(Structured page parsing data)
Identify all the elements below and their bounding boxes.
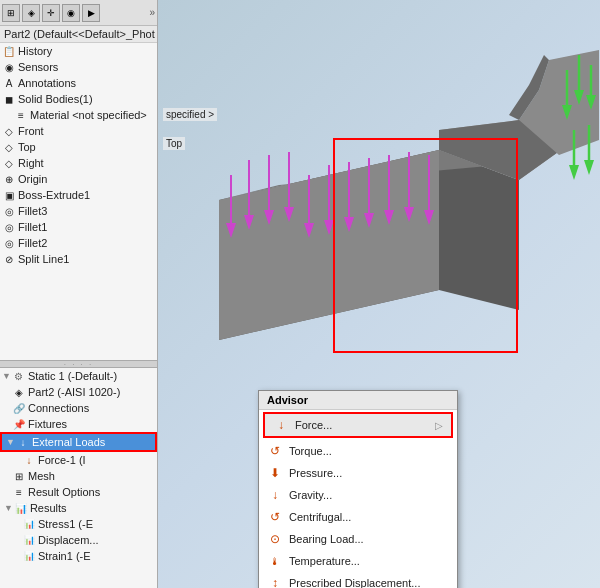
origin-icon: ⊕ [2,172,16,186]
force-menu-icon: ↓ [273,417,289,433]
status-top: Top [163,137,185,150]
status-specified: specified > [163,108,217,121]
force-menu-label: Force... [295,419,332,431]
tree-item-boss-extrude1[interactable]: ▣ Boss-Extrude1 [0,187,157,203]
tree-item-part2-aisi[interactable]: ◈ Part2 (-AISI 1020-) [0,384,157,400]
boss-extrude1-icon: ▣ [2,188,16,202]
tree-item-results[interactable]: ▼ 📊 Results [0,500,157,516]
part2-aisi-icon: ◈ [12,385,26,399]
simulation-tree: ▼ ⚙ Static 1 (-Default-) ◈ Part2 (-AISI … [0,368,157,588]
temperature-menu-label: Temperature... [289,555,360,567]
tree-item-front[interactable]: ◇ Front [0,123,157,139]
fillet1-icon: ◎ [2,220,16,234]
toolbar: ⊞ ◈ ✛ ◉ ▶ » [0,0,157,26]
fixtures-icon: 📌 [12,417,26,431]
context-menu-force[interactable]: ↓ Force... ▷ [263,412,453,438]
connections-label: Connections [28,402,89,414]
temperature-menu-icon: 🌡 [267,553,283,569]
split-line1-label: Split Line1 [18,253,69,265]
context-menu-torque[interactable]: ↺ Torque... [259,440,457,462]
expand-icon: ▼ [2,371,11,381]
context-menu-pressure[interactable]: ⬇ Pressure... [259,462,457,484]
tree-item-sensors[interactable]: ◉ Sensors [0,59,157,75]
history-label: History [18,45,52,57]
static1-label: Static 1 (-Default-) [28,370,117,382]
context-menu-prescribed-displacement[interactable]: ↕ Prescribed Displacement... [259,572,457,588]
fixtures-label: Fixtures [28,418,67,430]
context-menu-temperature[interactable]: 🌡 Temperature... [259,550,457,572]
pressure-menu-icon: ⬇ [267,465,283,481]
toolbar-icon-5[interactable]: ▶ [82,4,100,22]
strain1-label: Strain1 (-E [38,550,91,562]
tree-item-top[interactable]: ◇ Top [0,139,157,155]
fillet3-icon: ◎ [2,204,16,218]
tree-item-solid-bodies[interactable]: ◼ Solid Bodies(1) [0,91,157,107]
context-menu: Advisor ↓ Force... ▷ ↺ Torque... ⬇ Press… [258,390,458,588]
force1-icon: ↓ [22,453,36,467]
split-line1-icon: ⊘ [2,252,16,266]
tree-item-result-options[interactable]: ≡ Result Options [0,484,157,500]
tree-item-mesh[interactable]: ⊞ Mesh [0,468,157,484]
sensors-icon: ◉ [2,60,16,74]
feature-tree-top: 📋 History ◉ Sensors A Annotations ◼ Soli… [0,43,157,360]
panel-splitter[interactable]: · · · · [0,360,157,368]
tree-item-right[interactable]: ◇ Right [0,155,157,171]
tree-item-fillet1[interactable]: ◎ Fillet1 [0,219,157,235]
tree-item-stress1[interactable]: 📊 Stress1 (-E [0,516,157,532]
centrifugal-menu-label: Centrifugal... [289,511,351,523]
context-menu-centrifugal[interactable]: ↺ Centrifugal... [259,506,457,528]
prescribed-displacement-menu-icon: ↕ [267,575,283,588]
tree-item-split-line1[interactable]: ⊘ Split Line1 [0,251,157,267]
front-label: Front [18,125,44,137]
torque-menu-label: Torque... [289,445,332,457]
result-options-icon: ≡ [12,485,26,499]
context-menu-header: Advisor [259,391,457,410]
toolbar-more[interactable]: » [149,7,155,18]
force1-label: Force-1 (I [38,454,86,466]
material-label: Material <not specified> [30,109,147,121]
solid-bodies-icon: ◼ [2,92,16,106]
top-icon: ◇ [2,140,16,154]
fillet1-label: Fillet1 [18,221,47,233]
displacement-label: Displacem... [38,534,99,546]
solid-bodies-label: Solid Bodies(1) [18,93,93,105]
toolbar-icon-3[interactable]: ✛ [42,4,60,22]
tree-item-connections[interactable]: 🔗 Connections [0,400,157,416]
toolbar-icon-1[interactable]: ⊞ [2,4,20,22]
context-menu-gravity[interactable]: ↓ Gravity... [259,484,457,506]
torque-menu-icon: ↺ [267,443,283,459]
top-label: Top [18,141,36,153]
tree-item-external-loads[interactable]: ▼ ↓ External Loads [0,432,157,452]
tree-item-displacement[interactable]: 📊 Displacem... [0,532,157,548]
results-label: Results [30,502,67,514]
tree-item-origin[interactable]: ⊕ Origin [0,171,157,187]
part-name: Part2 (Default<<Default>_Phot [0,26,157,43]
tree-item-strain1[interactable]: 📊 Strain1 (-E [0,548,157,564]
tree-item-static1[interactable]: ▼ ⚙ Static 1 (-Default-) [0,368,157,384]
tree-item-annotations[interactable]: A Annotations [0,75,157,91]
part2-aisi-label: Part2 (-AISI 1020-) [28,386,120,398]
annotations-icon: A [2,76,16,90]
sensors-label: Sensors [18,61,58,73]
tree-item-history[interactable]: 📋 History [0,43,157,59]
history-icon: 📋 [2,44,16,58]
cursor-indicator: ▷ [435,420,443,431]
tree-item-fixtures[interactable]: 📌 Fixtures [0,416,157,432]
mesh-label: Mesh [28,470,55,482]
svg-marker-39 [584,160,594,175]
main-viewport: specified > Top Advisor ↓ Force... ▷ ↺ T… [158,0,600,588]
results-icon: 📊 [14,501,28,515]
toolbar-icon-2[interactable]: ◈ [22,4,40,22]
strain1-icon: 📊 [22,549,36,563]
right-label: Right [18,157,44,169]
tree-item-fillet3[interactable]: ◎ Fillet3 [0,203,157,219]
toolbar-icon-4[interactable]: ◉ [62,4,80,22]
static1-icon: ⚙ [12,369,26,383]
tree-item-force1[interactable]: ↓ Force-1 (I [0,452,157,468]
prescribed-displacement-menu-label: Prescribed Displacement... [289,577,420,588]
context-menu-bearing-load[interactable]: ⊙ Bearing Load... [259,528,457,550]
tree-item-fillet2[interactable]: ◎ Fillet2 [0,235,157,251]
fillet3-label: Fillet3 [18,205,47,217]
tree-item-material[interactable]: ≡ Material <not specified> [0,107,157,123]
connections-icon: 🔗 [12,401,26,415]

* [WHAT YOU ARE ASKED TO DO] Please repeat every record exactly as it stands, leaving out any pictures.

* [RESULT OF THIS TASK]
Identify all the elements below and their bounding boxes.
origin-icon: ⊕ [2,172,16,186]
force-menu-icon: ↓ [273,417,289,433]
status-top: Top [163,137,185,150]
status-specified: specified > [163,108,217,121]
force-menu-label: Force... [295,419,332,431]
tree-item-boss-extrude1[interactable]: ▣ Boss-Extrude1 [0,187,157,203]
tree-item-part2-aisi[interactable]: ◈ Part2 (-AISI 1020-) [0,384,157,400]
boss-extrude1-icon: ▣ [2,188,16,202]
tree-item-results[interactable]: ▼ 📊 Results [0,500,157,516]
part2-aisi-icon: ◈ [12,385,26,399]
simulation-tree: ▼ ⚙ Static 1 (-Default-) ◈ Part2 (-AISI … [0,368,157,588]
temperature-menu-label: Temperature... [289,555,360,567]
tree-item-front[interactable]: ◇ Front [0,123,157,139]
fillet1-icon: ◎ [2,220,16,234]
toolbar: ⊞ ◈ ✛ ◉ ▶ » [0,0,157,26]
fixtures-icon: 📌 [12,417,26,431]
context-menu-force[interactable]: ↓ Force... ▷ [263,412,453,438]
connections-label: Connections [28,402,89,414]
temperature-menu-icon: 🌡 [267,553,283,569]
split-line1-label: Split Line1 [18,253,69,265]
context-menu-torque[interactable]: ↺ Torque... [259,440,457,462]
expand-icon: ▼ [2,371,11,381]
context-menu-pressure[interactable]: ⬇ Pressure... [259,462,457,484]
tree-item-sensors[interactable]: ◉ Sensors [0,59,157,75]
history-label: History [18,45,52,57]
static1-label: Static 1 (-Default-) [28,370,117,382]
context-menu-prescribed-displacement[interactable]: ↕ Prescribed Displacement... [259,572,457,588]
fixtures-label: Fixtures [28,418,67,430]
context-menu-temperature[interactable]: 🌡 Temperature... [259,550,457,572]
pressure-menu-icon: ⬇ [267,465,283,481]
toolbar-icon-5[interactable]: ▶ [82,4,100,22]
strain1-label: Strain1 (-E [38,550,91,562]
tree-item-top[interactable]: ◇ Top [0,139,157,155]
fillet3-icon: ◎ [2,204,16,218]
tree-item-solid-bodies[interactable]: ◼ Solid Bodies(1) [0,91,157,107]
context-menu: Advisor ↓ Force... ▷ ↺ Torque... ⬇ Press… [258,390,458,588]
force1-icon: ↓ [22,453,36,467]
split-line1-icon: ⊘ [2,252,16,266]
tree-item-result-options[interactable]: ≡ Result Options [0,484,157,500]
tree-item-mesh[interactable]: ⊞ Mesh [0,468,157,484]
sensors-icon: ◉ [2,60,16,74]
feature-tree-top: 📋 History ◉ Sensors A Annotations ◼ Soli… [0,43,157,360]
panel-splitter[interactable]: · · · · [0,360,157,368]
tree-item-right[interactable]: ◇ Right [0,155,157,171]
tree-item-fillet1[interactable]: ◎ Fillet1 [0,219,157,235]
tree-item-stress1[interactable]: 📊 Stress1 (-E [0,516,157,532]
centrifugal-menu-label: Centrifugal... [289,511,351,523]
context-menu-centrifugal[interactable]: ↺ Centrifugal... [259,506,457,528]
prescribed-displacement-menu-icon: ↕ [267,575,283,588]
tree-item-split-line1[interactable]: ⊘ Split Line1 [0,251,157,267]
front-label: Front [18,125,44,137]
torque-menu-label: Torque... [289,445,332,457]
result-options-icon: ≡ [12,485,26,499]
context-menu-header: Advisor [259,391,457,410]
toolbar-more[interactable]: » [149,7,155,18]
force1-label: Force-1 (I [38,454,86,466]
material-label: Material <not specified> [30,109,147,121]
solid-bodies-icon: ◼ [2,92,16,106]
top-icon: ◇ [2,140,16,154]
fillet1-label: Fillet1 [18,221,47,233]
displacement-label: Displacem... [38,534,99,546]
solid-bodies-label: Solid Bodies(1) [18,93,93,105]
toolbar-icon-3[interactable]: ✛ [42,4,60,22]
tree-item-connections[interactable]: 🔗 Connections [0,400,157,416]
toolbar-icon-1[interactable]: ⊞ [2,4,20,22]
context-menu-gravity[interactable]: ↓ Gravity... [259,484,457,506]
torque-menu-icon: ↺ [267,443,283,459]
top-label: Top [18,141,36,153]
tree-item-external-loads[interactable]: ▼ ↓ External Loads [0,432,157,452]
tree-item-displacement[interactable]: 📊 Displacem... [0,532,157,548]
results-label: Results [30,502,67,514]
tree-item-origin[interactable]: ⊕ Origin [0,171,157,187]
part-name: Part2 (Default<<Default>_Phot [0,26,157,43]
tree-item-strain1[interactable]: 📊 Strain1 (-E [0,548,157,564]
tree-item-static1[interactable]: ▼ ⚙ Static 1 (-Default-) [0,368,157,384]
tree-item-annotations[interactable]: A Annotations [0,75,157,91]
part2-aisi-label: Part2 (-AISI 1020-) [28,386,120,398]
annotations-icon: A [2,76,16,90]
sensors-label: Sensors [18,61,58,73]
tree-item-history[interactable]: 📋 History [0,43,157,59]
history-icon: 📋 [2,44,16,58]
cursor-indicator: ▷ [435,420,443,431]
tree-item-fixtures[interactable]: 📌 Fixtures [0,416,157,432]
mesh-label: Mesh [28,470,55,482]
svg-marker-39 [584,160,594,175]
main-viewport: specified > Top Advisor ↓ Force... ▷ ↺ T… [158,0,600,588]
results-icon: 📊 [14,501,28,515]
toolbar-icon-2[interactable]: ◈ [22,4,40,22]
strain1-icon: 📊 [22,549,36,563]
right-label: Right [18,157,44,169]
tree-item-fillet3[interactable]: ◎ Fillet3 [0,203,157,219]
toolbar-icon-4[interactable]: ◉ [62,4,80,22]
static1-icon: ⚙ [12,369,26,383]
tree-item-force1[interactable]: ↓ Force-1 (I [0,452,157,468]
prescribed-displacement-menu-label: Prescribed Displacement... [289,577,420,588]
context-menu-bearing-load[interactable]: ⊙ Bearing Load... [259,528,457,550]
tree-item-fillet2[interactable]: ◎ Fillet2 [0,235,157,251]
fillet3-label: Fillet3 [18,205,47,217]
tree-item-material[interactable]: ≡ Material <not specified> [0,107,157,123]
connections-icon: 🔗 [12,401,26,415]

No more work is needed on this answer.